Clearly this technology has obvious health and medical uses, and it may also figure into consumer and personal entertainment.
Where do BANs fit into the Ambient Cloud? There are billions of humans and with multiple processors per human and communication network, it will be possible to integrate another huge pool of compute resources into the larger grid.
What if smartphones become the cloud?
Let's compare the collective power of PCs + smartphones + smart grid + smart everything + BANs with the traditional cloud: it's trillions against many 10s of millions. This number absolutely dwarfs the capacity of the traditional cloud.
One author wrote we'll be all set when smartphones can finally sync to the cloud. What if that's backwards? What if instead smartphones become the cloud?
Texai
It's really hard to get feel for what having all this distributed power means. As a small example take a look at Texai, an open source project to create artificial intelligence. It estimates that if one hundred thousand volunteers and users worldwide download their software and donate computer resources, then assuming an average system configuration of 2 cores, 4 GB RAM and 30 GB available disk, they have a potential Texai peer-to-peer aggregate volunteered processing power of: 200,000 cores, 400 TB RAM, 30 PB disk. A stunning set of numbers. I was going to calculate the cost of that in Amazon, but I decided not to bother.
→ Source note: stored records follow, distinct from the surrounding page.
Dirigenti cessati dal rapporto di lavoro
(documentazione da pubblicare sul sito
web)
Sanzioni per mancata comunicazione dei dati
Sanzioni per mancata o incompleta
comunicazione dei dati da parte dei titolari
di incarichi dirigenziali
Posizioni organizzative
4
It's a lot.
SETI@home as CPU Cycle User
Of course we knew all this already. SETI@home, for example, has been running since 1999. With 5.2 million participants SETI@home now has the staggering ability to compute over 528 TeraFLOPS. Blue Gene, one of the world's fastest supercomputers, peaks at just over 596 TFLOPS. And there are many many more distributed computing projects like SETI@home supplying huge amounts of compute power to their users.
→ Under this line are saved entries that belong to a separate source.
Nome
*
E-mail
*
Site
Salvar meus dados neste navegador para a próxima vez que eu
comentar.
Plura Processing. Their technology lets visitors to participating webpages become nodes in a distributed computing network. Customer buy time on this network to perform massively distributed computations at over a 1/10th the cost of running the same computation on a cluster or in the cloud. Nobody goes hungry at a pot luck.
An example Plura customer is 80legs. 80legs has released an innovative web crawling infrastructure using Plura that can crawl the web for the low low price of $2 per million pages using a network of 50,000 computers. It's cheap because those computers already have excess capacity that can easily be loaned without noticeable degradation.
Exploiting all that Capacity
In the future compute capacity will be everywhere. This is one of the amazing gifts of computer technology and also why virtualization has become such a hot datacenter trend.
It's out of that collective capacity that an Ambient Cloud can be formed, like a galaxy is formed from interstellar dust. We need to find a more systematic way of putting it to good use. Plura is an excellent example of how these resources can be used as a compute grid, the next step is think of all these resources can be used as an application runtime.
Nicholas Carr reminds us in the The coming of the megacomputer, we might not even be able to imagine what can created with all our new toys:
Every time there’s a transition to a new computer architecture, there’s a tendency simply to assume that existing applications will be carried over (ie, word processors in the cloud). But the new architecture actually makes possible many new applications that had never been thought of, and these are the ones that go on to define the next stage of computing.
Using the Ambient Cloud as an Application Runtime
The future looks many, big, complex, and adaptive:
- Many clouds.
- Many servers.
- Many operating systems.
- Many languages.
- Many storage services.
- Many database services.
- Many software services.
- Many adjunct human networks (like Mechanical Turk).
- Many fast interconnects.
- Many CDNs.
- Many cache memory pools.
- Many application profiles (simple request-response, live streaming, computationally complex, sensor driven, memory intensive, storage intensive, monolithic, decomposable, etc).
- Many legal jurisdictions. Don't want to perform a function on Patriot Act "protected" systems then move the function elsewhere.
- Many SLAs.
- Many data driven pricing policies that like airplane pricing algorithms will price "seats" to maximize profit using multi-variate time sensitive pricing models.
- Many competitive products. The need to defend your territory never seems to go away. Though what will map to scent-marking I'm not sure.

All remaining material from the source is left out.